MOVE TWO: Lunge & Press
Works: your core including quadriceps, glutes, shoulders
Reps: About 20 (or as many as you can repeat in 1 minute straight on each side)
1. Begin with the weight in your hands held at the top of your shoulder height.
2. Step your left leg forward into a lunge.
3. Press the kettle bell above your head and then lower it back down.
4. Stand back up and bring the kettlebell back to shoulder height.
MOVE THREE: Sit & Hold
Works: your entire core, legs, shoulders, biceps, upper and low back
Reps: Lift butt and feet off the ground, hold & then lower. Repeat for 1 minute.
1. Place both hands on standing KB handles. Make sure both kettlebells are directly below your shoulders.
2. Make sure to keep your core actively engaged lift your butt and feet off the floor keeping your arms and legs straight.
3. Bring your body forward so that your butt is positioned directly between your wrists.
4. Hold this position for as long as possible and repeat.
MOVE FOUR: Weighted Squat & Lift
Works: your shoulders, biceps, core, and legs
Reps: About 20 (or as many as you can repeat in 1 minute straight)
1. Start by standing upright with feet hips-width apart. Have the kettle bell held into both hands at chest height, close to your body.
2. Lower down into a low squat; the goal is to get low enough for the thighs to be parallel to the floor. Try to keep the back straight rather than arched, using the core to hold you in place.
3. Return to back to starting position, coming up out of the squat and simultaneously lifting the kettlebell directly over your head using both hands. Repeat as many times as you can for 1 minute.
MOVE FIVE: Windmill
Works: your obliques, shoulders, biceps, lower back
Reps: About 20 (or as many as you can repeat in 1 minute straight)
1. Start by standing upright with feet a bit wider than hips-width apart. Hold the kettle bell in your right hand first.
2. Facing forward between your legs, bend to the left side over your leg, keeping both legs straight and reaching with your left hand to the floor. Your right hand holding the kettlebell should come up and over your right shoulder. Look up at the ceiling towards the kettlebell.

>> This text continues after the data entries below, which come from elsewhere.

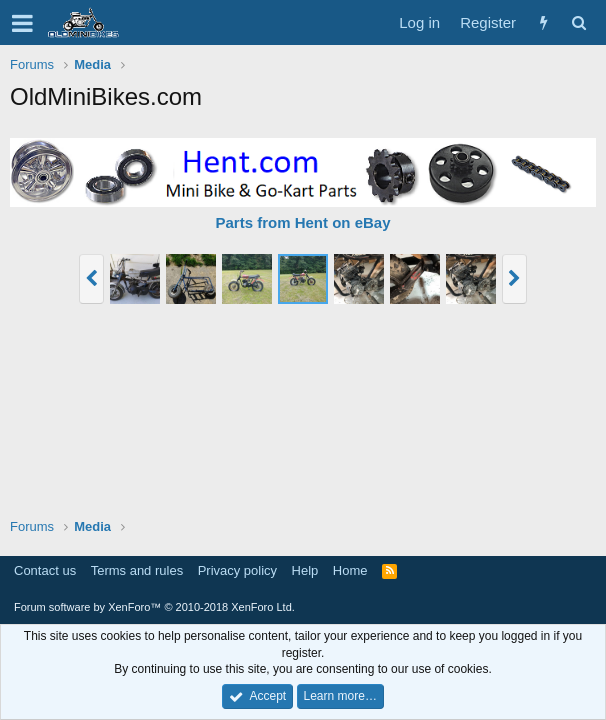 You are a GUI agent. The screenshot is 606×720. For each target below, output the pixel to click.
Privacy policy (237, 570)
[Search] (578, 22)
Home (350, 570)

3. Come back upright, repeating on the same side by using your arm strength to lower and raise the kettlebell in your right hand. Repeat on the same side for 30 seconds, then switch sides.
More Support for Kettlebell Workouts
Although they’ve been getting tons of praise in recent years and are still growing in popularity, kettle bell workouts are nothing new to the fitness world; they have been popular around the world for centuries, especially in places like Russia. It’s believed that they got their start in Ancient Greece and later spread to Russia around the 18th century, where kettle bells are still extremely popular and meaningful today.
In Russia kettle bells were first used as a means of measuring crops and goods for trade, but people quickly caught onto how much strength could be built by maneuvering kettle bells around all day. At this time Russians began competing with kettlebells and featuring kettle bell strength competitions at festivals and fairs for amusement.
To this day kettle bell competitions are popular across Russia and draw big crowds. The Russians were really on to something when they popularized the kettlebell workout!
Kettle bells came to North America in the 20th century after a Soviet Special Forces physical training instructor introduced the cast iron weights and their various physical benefits to a new interested population of exercisers.
It didn’t take long for fitness magazines, websites, and enthusiasts to pick up on the kettlebell workout trend. In the early 2000’s, RKC certification was established which qualified “Certified Kettle Bell Instructors.” Since this time, other organizations and certifications have been put in place, and kettlebells have become widely popular and used in almost every gym across America.
So whether you’re new to strength training and the health benefits of resistance and burst workouts, or you’re a seasoned vet in the gym weight room, take note from Ancient Greek and 18th Century Russian athletes and give kettlebell workouts a chance; cut your exercise time in half, while gaining double the benefits!